(Beginning of Material for the task)
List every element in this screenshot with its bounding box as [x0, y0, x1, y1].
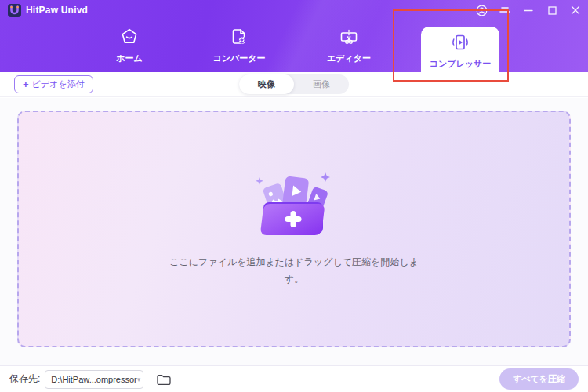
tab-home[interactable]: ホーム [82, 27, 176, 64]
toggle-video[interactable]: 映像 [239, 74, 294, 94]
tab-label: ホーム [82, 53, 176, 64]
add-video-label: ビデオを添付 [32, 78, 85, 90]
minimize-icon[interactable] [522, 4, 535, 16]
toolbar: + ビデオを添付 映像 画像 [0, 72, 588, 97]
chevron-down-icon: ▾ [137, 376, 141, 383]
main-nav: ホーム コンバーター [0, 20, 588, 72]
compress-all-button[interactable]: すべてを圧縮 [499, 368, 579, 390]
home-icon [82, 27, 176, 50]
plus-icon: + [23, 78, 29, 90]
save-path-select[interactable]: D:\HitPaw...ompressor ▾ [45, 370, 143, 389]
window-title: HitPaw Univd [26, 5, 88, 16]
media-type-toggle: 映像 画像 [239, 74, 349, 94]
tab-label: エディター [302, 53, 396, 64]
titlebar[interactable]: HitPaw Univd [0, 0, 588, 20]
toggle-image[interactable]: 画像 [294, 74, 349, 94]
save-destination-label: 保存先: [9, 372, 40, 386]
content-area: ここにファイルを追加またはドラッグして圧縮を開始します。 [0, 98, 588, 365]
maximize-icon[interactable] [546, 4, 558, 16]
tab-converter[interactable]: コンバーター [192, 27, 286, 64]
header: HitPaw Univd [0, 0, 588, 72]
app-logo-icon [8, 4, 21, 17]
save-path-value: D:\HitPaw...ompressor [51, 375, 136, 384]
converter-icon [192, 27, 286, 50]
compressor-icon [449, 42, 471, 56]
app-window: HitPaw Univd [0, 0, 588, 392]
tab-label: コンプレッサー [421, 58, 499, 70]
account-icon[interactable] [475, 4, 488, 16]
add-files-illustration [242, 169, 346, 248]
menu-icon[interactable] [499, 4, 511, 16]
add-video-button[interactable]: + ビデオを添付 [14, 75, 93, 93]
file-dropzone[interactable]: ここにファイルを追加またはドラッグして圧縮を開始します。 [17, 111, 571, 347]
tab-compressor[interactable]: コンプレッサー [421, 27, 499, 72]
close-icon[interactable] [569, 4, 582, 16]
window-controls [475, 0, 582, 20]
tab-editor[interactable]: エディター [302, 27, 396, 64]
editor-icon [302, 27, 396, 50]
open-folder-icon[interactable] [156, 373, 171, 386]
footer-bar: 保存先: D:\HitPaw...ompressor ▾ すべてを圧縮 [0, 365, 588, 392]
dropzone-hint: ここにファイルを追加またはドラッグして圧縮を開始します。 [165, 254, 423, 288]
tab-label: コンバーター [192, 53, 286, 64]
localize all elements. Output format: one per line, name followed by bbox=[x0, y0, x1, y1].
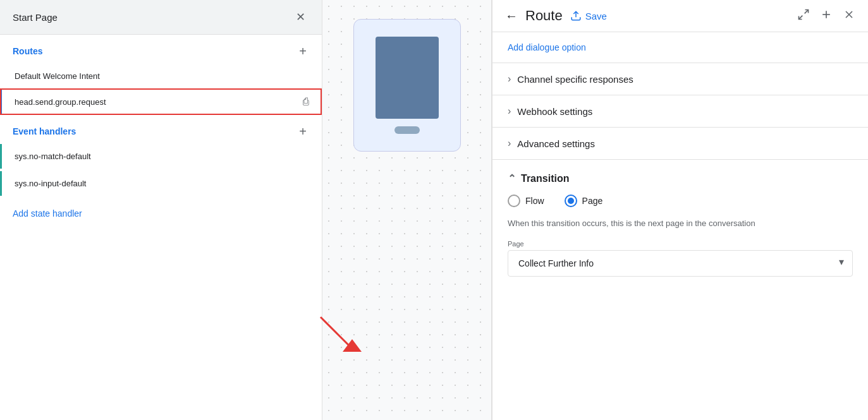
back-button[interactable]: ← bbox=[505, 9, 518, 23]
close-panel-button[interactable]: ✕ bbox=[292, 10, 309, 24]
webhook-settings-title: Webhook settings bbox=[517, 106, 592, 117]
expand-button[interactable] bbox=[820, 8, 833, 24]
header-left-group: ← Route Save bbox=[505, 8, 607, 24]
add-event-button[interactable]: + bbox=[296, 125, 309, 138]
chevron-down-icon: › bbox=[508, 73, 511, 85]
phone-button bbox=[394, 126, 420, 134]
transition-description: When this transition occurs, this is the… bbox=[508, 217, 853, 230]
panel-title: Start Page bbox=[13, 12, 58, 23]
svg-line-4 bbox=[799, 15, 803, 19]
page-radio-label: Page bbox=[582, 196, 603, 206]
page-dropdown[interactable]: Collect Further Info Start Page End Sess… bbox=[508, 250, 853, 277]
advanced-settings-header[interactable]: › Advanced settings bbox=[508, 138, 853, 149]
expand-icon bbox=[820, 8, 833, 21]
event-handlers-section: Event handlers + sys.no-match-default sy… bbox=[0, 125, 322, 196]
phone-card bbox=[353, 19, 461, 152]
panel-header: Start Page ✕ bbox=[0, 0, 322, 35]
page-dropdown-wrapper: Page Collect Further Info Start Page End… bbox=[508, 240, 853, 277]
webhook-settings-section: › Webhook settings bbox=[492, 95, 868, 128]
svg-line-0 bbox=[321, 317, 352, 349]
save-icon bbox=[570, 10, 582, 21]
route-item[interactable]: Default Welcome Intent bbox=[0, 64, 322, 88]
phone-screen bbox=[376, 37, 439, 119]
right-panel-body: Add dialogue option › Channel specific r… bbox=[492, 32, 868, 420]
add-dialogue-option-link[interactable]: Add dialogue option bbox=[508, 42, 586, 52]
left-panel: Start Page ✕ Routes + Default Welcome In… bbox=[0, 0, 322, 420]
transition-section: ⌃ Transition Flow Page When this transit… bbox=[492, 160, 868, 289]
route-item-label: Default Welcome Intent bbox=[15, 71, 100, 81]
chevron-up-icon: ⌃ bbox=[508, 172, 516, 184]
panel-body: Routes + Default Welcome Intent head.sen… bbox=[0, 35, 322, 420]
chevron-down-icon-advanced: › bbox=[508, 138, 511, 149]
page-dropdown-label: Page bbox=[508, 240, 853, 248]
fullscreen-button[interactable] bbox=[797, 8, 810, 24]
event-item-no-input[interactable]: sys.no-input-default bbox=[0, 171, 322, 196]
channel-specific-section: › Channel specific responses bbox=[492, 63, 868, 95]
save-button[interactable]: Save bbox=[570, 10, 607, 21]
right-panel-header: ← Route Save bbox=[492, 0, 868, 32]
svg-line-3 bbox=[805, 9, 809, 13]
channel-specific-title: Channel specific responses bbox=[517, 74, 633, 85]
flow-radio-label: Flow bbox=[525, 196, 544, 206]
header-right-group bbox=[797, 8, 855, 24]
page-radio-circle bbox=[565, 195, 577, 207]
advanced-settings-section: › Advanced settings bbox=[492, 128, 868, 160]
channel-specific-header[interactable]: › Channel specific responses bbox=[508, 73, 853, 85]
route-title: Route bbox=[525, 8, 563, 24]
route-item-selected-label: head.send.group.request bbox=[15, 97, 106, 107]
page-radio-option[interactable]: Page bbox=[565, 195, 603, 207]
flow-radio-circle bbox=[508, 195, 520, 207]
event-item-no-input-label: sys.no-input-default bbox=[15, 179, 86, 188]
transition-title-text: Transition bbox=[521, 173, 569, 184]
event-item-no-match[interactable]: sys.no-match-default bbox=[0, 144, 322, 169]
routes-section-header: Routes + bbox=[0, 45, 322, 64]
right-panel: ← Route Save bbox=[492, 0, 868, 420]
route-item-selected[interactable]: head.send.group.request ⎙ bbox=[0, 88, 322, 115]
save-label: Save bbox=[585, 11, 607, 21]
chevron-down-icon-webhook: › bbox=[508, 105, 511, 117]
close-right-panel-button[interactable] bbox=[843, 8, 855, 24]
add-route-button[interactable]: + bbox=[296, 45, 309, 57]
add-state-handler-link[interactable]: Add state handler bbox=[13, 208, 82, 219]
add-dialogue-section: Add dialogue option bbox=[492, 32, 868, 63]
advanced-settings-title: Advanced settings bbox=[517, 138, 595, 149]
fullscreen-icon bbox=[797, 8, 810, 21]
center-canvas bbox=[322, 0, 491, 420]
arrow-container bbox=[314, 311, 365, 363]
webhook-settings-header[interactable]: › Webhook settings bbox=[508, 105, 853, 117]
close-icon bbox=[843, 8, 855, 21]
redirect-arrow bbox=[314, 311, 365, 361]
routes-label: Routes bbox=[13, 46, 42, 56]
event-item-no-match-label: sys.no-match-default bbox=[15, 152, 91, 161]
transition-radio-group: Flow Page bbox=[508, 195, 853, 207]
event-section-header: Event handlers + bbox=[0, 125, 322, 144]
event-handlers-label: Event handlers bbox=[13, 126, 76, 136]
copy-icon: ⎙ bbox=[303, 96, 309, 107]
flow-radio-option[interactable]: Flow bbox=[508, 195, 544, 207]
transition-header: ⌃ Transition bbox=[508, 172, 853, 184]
(End of Material for the task)
__Problem statement__: State how many lines in the entries above include the word "close"; reply with the number alone.

__Response for this exercise__: 4